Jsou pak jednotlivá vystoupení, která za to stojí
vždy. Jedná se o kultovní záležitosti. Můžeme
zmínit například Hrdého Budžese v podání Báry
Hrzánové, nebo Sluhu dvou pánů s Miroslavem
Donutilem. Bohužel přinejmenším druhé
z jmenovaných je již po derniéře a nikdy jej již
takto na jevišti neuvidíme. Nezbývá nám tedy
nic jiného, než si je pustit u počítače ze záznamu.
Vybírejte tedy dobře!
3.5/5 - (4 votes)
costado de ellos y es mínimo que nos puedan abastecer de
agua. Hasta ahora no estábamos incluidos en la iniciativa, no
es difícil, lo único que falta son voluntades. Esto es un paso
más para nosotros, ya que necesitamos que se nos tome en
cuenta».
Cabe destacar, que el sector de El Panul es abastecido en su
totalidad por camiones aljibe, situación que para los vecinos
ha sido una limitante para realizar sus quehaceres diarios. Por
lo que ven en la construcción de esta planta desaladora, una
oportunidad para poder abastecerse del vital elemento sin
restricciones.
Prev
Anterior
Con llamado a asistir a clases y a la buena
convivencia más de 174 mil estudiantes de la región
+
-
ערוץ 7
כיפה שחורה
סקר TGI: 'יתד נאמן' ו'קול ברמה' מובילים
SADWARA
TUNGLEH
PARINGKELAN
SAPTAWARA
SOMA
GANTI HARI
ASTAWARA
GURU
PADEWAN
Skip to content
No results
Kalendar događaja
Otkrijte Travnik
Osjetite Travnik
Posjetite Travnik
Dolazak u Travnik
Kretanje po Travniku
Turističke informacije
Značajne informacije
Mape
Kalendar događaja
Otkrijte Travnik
---
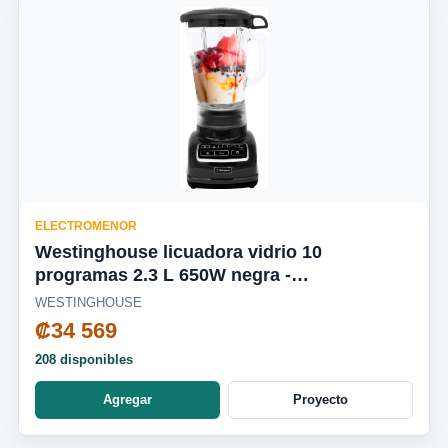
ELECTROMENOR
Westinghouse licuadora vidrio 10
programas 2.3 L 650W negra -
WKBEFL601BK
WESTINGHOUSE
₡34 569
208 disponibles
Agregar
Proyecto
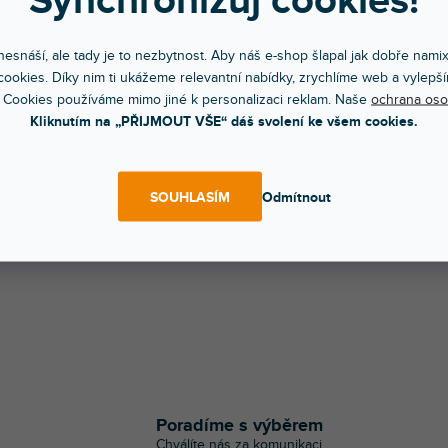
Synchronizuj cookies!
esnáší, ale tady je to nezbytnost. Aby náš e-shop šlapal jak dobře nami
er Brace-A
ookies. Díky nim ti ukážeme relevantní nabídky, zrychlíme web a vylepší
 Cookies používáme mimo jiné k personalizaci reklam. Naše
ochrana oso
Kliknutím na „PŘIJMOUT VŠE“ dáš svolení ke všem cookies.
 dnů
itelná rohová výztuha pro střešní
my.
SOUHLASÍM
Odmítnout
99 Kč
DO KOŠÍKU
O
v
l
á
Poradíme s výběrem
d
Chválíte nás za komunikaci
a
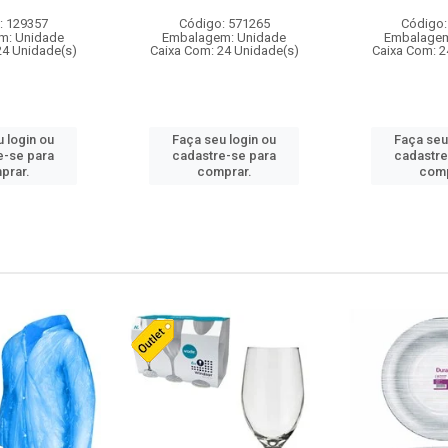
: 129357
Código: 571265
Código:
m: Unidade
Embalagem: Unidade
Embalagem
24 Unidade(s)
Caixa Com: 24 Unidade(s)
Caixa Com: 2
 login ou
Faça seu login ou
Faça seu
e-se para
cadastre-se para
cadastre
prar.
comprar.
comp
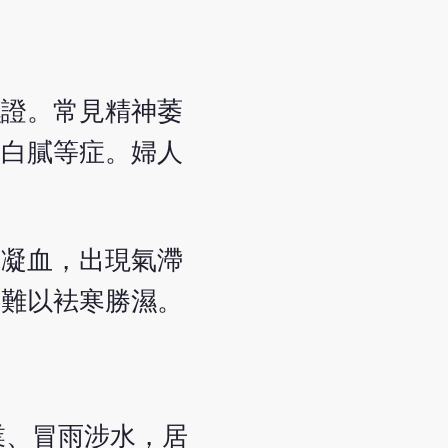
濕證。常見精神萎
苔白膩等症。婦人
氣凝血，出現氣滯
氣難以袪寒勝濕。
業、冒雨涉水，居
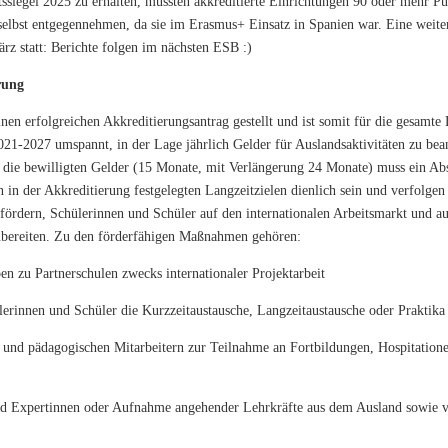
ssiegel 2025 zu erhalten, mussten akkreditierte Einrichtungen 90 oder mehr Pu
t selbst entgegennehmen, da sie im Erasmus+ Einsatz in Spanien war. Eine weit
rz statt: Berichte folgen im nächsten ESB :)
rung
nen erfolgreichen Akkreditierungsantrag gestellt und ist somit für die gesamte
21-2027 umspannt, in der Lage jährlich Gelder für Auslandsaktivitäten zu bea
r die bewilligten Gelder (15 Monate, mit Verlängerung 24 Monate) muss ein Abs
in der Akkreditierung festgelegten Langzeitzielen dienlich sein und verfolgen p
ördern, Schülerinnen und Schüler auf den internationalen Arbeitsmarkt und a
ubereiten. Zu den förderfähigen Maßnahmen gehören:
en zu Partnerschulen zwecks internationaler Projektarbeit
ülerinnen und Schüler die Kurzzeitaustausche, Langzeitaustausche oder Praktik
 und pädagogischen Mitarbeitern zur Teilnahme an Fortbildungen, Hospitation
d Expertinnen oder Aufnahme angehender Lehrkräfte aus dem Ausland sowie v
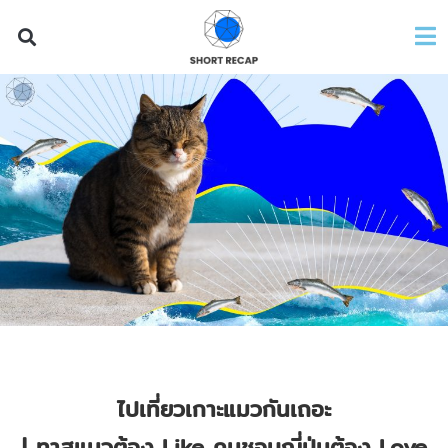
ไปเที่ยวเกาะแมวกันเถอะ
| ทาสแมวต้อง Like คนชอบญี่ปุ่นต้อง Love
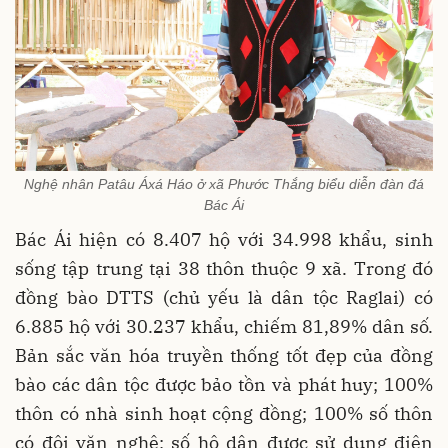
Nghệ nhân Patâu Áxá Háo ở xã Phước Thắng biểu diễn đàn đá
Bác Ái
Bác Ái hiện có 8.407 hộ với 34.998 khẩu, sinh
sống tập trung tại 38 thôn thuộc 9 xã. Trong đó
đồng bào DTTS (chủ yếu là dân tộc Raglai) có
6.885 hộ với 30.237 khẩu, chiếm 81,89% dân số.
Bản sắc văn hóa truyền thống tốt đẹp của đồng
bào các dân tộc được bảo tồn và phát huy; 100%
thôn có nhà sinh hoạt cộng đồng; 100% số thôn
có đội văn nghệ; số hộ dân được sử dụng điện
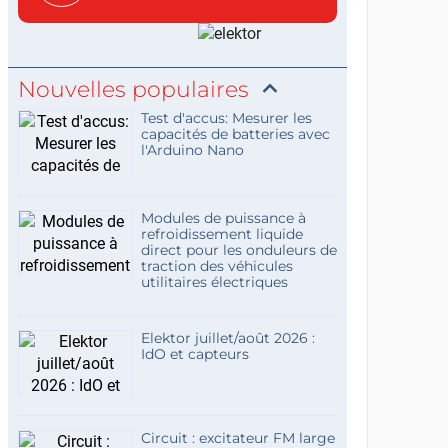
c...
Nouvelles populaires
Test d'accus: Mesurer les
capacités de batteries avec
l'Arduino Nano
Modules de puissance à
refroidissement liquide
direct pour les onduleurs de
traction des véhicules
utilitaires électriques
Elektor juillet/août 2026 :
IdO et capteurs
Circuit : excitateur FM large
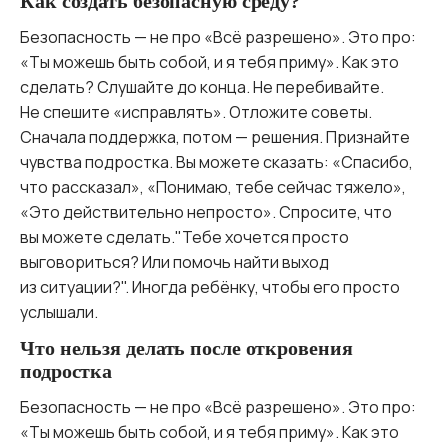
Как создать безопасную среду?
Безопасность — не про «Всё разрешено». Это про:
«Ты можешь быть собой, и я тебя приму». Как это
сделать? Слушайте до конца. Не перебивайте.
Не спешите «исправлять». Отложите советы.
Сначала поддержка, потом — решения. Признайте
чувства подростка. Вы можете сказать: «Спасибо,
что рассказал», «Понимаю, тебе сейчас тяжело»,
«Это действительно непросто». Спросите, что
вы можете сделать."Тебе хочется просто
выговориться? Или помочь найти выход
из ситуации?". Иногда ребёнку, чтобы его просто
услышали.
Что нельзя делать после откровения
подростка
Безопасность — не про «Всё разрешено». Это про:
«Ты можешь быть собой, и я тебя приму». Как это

■ DESCRIPTION OF THE TASK: Go back to the listing above and write out the lines starting at the one with "Synchronizuj cookies!" and ending at the one with "rz statt: Berichte folgen im nächsten ESB :)", inclusive, exactly and without pictures.

■ FINISHED TASK:
Synchronizuj cookies!
esnáší, ale tady je to nezbytnost. Aby náš e-shop šlapal jak dobře nami
er Brace-A
ookies. Díky nim ti ukážeme relevantní nabídky, zrychlíme web a vylepší
 Cookies používáme mimo jiné k personalizaci reklam. Naše
ochrana oso
Kliknutím na „PŘIJMOUT VŠE“ dáš svolení ke všem cookies.
 dnů
itelná rohová výztuha pro střešní
my.
SOUHLASÍM
Odmítnout
99 Kč
DO KOŠÍKU
O
v
l
á
Poradíme s výběrem
d
Chválíte nás za komunikaci
a
: 129357
Código: 571265
Código:
m: Unidade
Embalagem: Unidade
Embalagem
24 Unidade(s)
Caixa Com: 24 Unidade(s)
Caixa Com: 2
 login ou
Faça seu login ou
Faça seu
e-se para
cadastre-se para
cadastre
prar.
comprar.
comp
濕證。常見精神萎
苔白膩等症。婦人
氣凝血，出現氣滯
氣難以袪寒勝濕。
業、冒雨涉水，居
ssiegel 2025 zu erhalten, mussten akkreditierte Einrichtungen 90 oder mehr Pu
t selbst entgegennehmen, da sie im Erasmus+ Einsatz in Spanien war. Eine weit
rz statt: Berichte folgen im nächsten ESB :)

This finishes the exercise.